BOJONEGORO, NUSANTARA POS – Di sela-sela deru mesin dan dentuman palu, terjalin sebuah kisah hangat di Desa Kesongo, Kecamatan Kedungadem, Sabtu (1/8/2026).
Satgas TNI Manunggal Membangun Desa (TMMD) ke- 129 Kodim 0813 Bojonegoro bukan hanya membangun infrastruktur fisik, tetapi juga merajut tali persaudaraan yang kuat dengan masyarakat setempat.
Sebuah momen sederhana namun penuh makna terekam saat personel Satgas dan warga duduk bersama menikmati hidangan sederhana setelah bahu-membahu dalam kerja bakti.
Suasana keakraban terpancar jelas ketika anggota Satgas bercengkerama, berbagi cerita, dan melahap makanan bersama warga tanpa sekat.
Bagi mereka, makan bersama bukan sekadar mengisi perut, melainkan simbol kebersamaan dan gotong royong yang menjadi kekuatan utama dalam menyukseskan program TMMD.
Semangat yang terbangun sejak pagi saat bekerja di lapangan berlanjut hingga waktu istirahat, memperlihatkan kuatnya hubungan antara TNI dan masyarakat.
Babinsa Desa Kesongo, Serka Lasmidi, mengungkapkan, tradisi makan bersama ini memiliki makna mendalam dalam mempererat hubungan antara Satgas TMMD dan warga.
“Melalui kebersamaan seperti ini, komunikasi antara TNI dan masyarakat semakin dekat. Kami tidak hanya bekerja bersama, tetapi juga berbagi kebahagiaan dalam suasana kekeluargaan sehingga hubungan yang terjalin semakin erat,” ujarnya dengan penuh keyakinan.
Senada dengan Serka Lasmidi, Dan SSK Satgas TMMD ke-129 Kodim 0813 Bojonegoro, Lettu Ckm Purnomo, menegaskan, kemanunggalan TNI dengan rakyat adalah nilai utama TMMD.
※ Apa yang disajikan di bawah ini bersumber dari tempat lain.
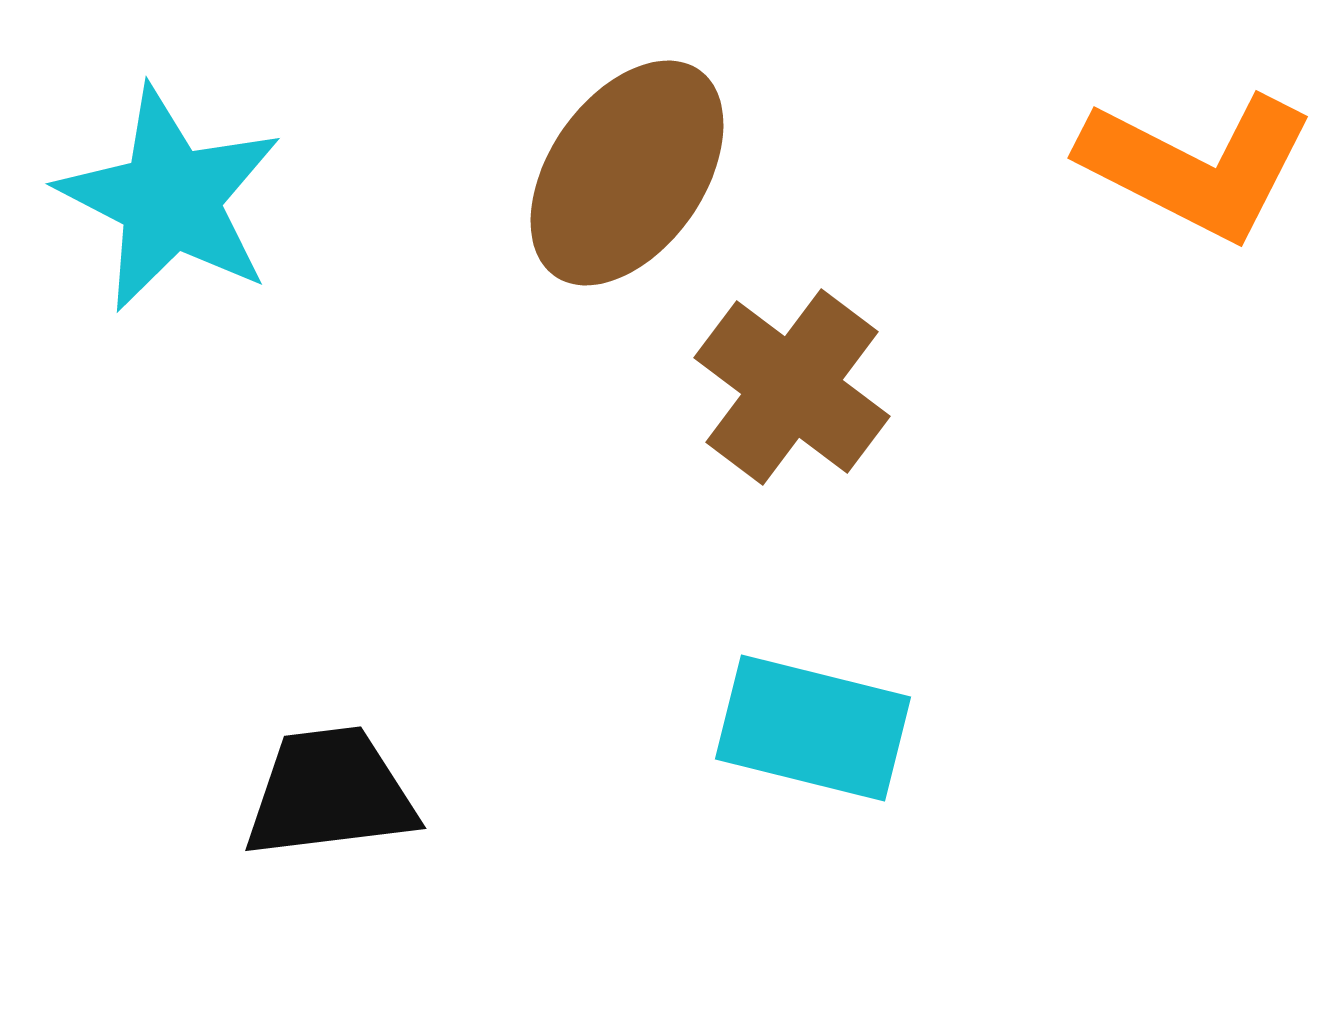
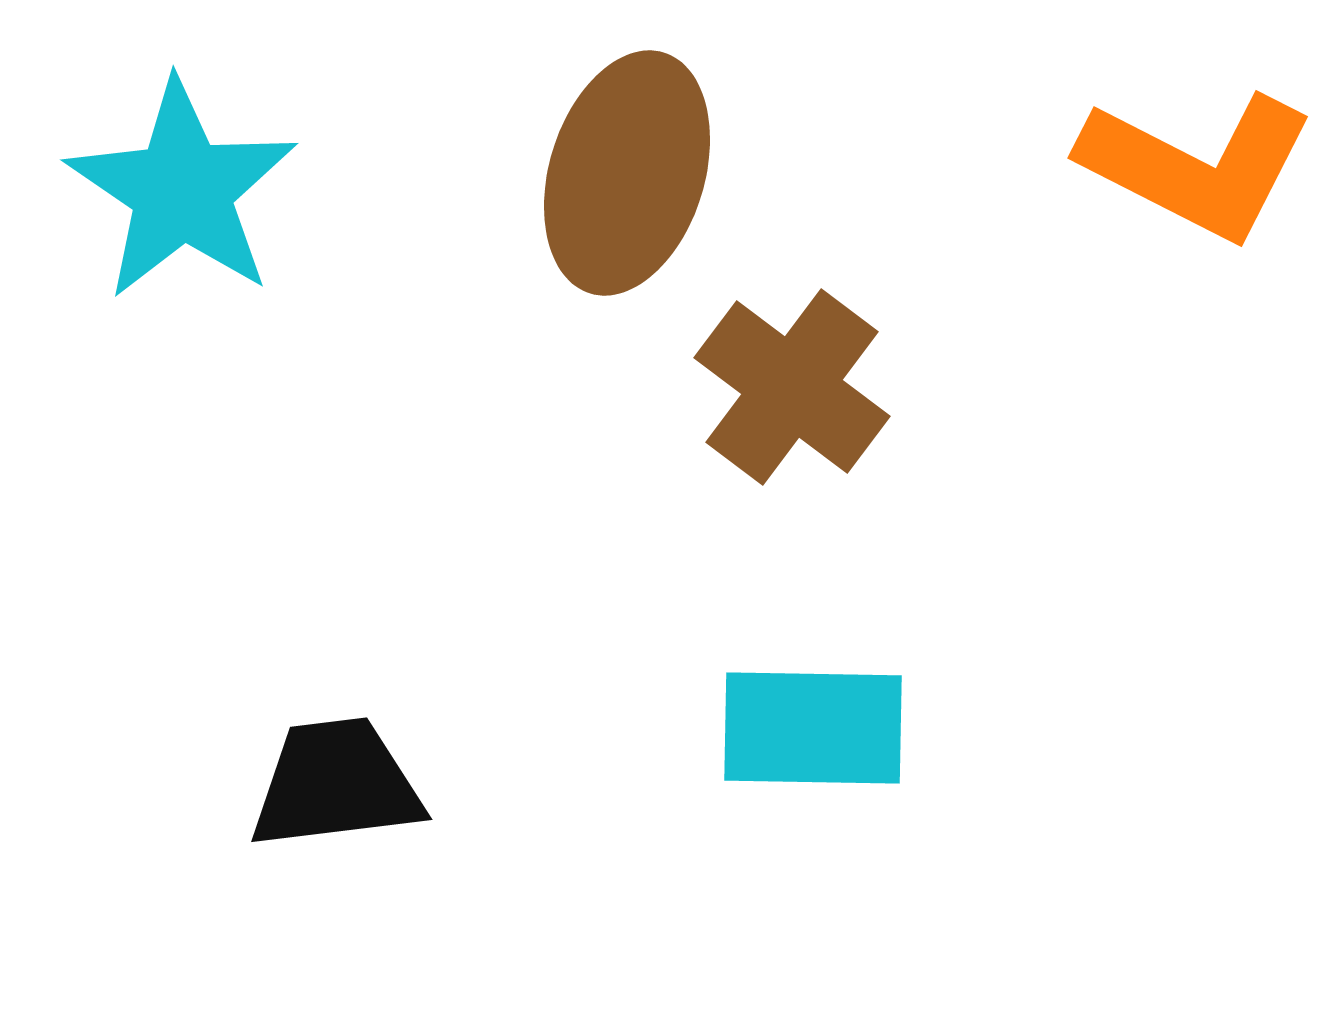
brown ellipse: rotated 18 degrees counterclockwise
cyan star: moved 12 px right, 9 px up; rotated 7 degrees clockwise
cyan rectangle: rotated 13 degrees counterclockwise
black trapezoid: moved 6 px right, 9 px up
“Makan bersama ini mungkin terlihat sederhana, tetapi memiliki makna yang sangat besar. Dari kebersamaan seperti inilah tumbuh rasa persaudaraan, saling menghormati, dan semangat untuk bersama-sama membangun desa. Inilah esensi TMMD, yakni memperkuat kemanunggalan TNI dengan rakyat,” tuturnya dengan semangat membara.
Program TMMD ke-129 di Desa Kesongo tidak hanya fokus pada pembangunan fisik seperti jalan, drainase, rehabilitasi rumah, sumur bor, dan fasilitas umum.
Berbagai kegiatan sosial juga digelar untuk mempererat hubungan antara aparat TNI dan warga.
Melalui momen sederhana seperti makan bersama, Satgas TMMD kembali menunjukkan bahwa keberhasilan pembangunan tidak hanya diukur dari selesainya infrastruktur, melainkan juga dari kuatnya rasa persatuan, kekompakan, dan kebersamaan yang tumbuh di tengah masyarakat.